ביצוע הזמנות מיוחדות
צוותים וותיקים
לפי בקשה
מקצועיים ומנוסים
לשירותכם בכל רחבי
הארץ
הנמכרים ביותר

▸ **Work instruction**
Your answer must consist only of the lines from the one containing "צוותים וותיקים" through the last line of the data above, both included, exactly as written.

▸ **Result for this exercise**
צוותים וותיקים
לפי בקשה
מקצועיים ומנוסים
לשירותכם בכל רחבי
הארץ
הנמכרים ביותר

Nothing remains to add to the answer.